● Problem
Only lines with the string "obstáculo" are wanted. Pull them out of the data.

(Data)

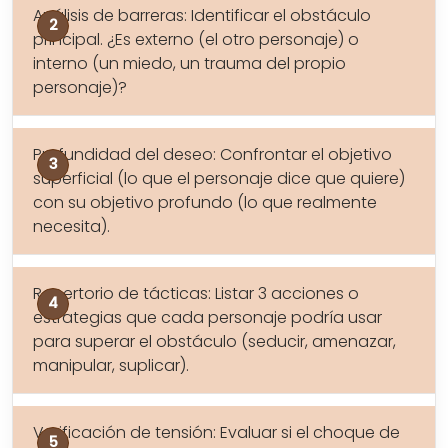
Análisis de barreras: Identificar el obstáculo
principal. ¿Es externo (el otro personaje) o
interno (un miedo, un trauma del propio
personaje)?
Profundidad del deseo: Confrontar el objetivo
superficial (lo que el personaje dice que quiere)
con su objetivo profundo (lo que realmente
necesita).
Repertorio de tácticas: Listar 3 acciones o
estrategias que cada personaje podría usar
para superar el obstáculo (seducir, amenazar,
manipular, suplicar).
Verificación de tensión: Evaluar si el choque de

(End Data)

● Written reply
Análisis de barreras: Identificar el obstáculo
para superar el obstáculo (seducir, amenazar,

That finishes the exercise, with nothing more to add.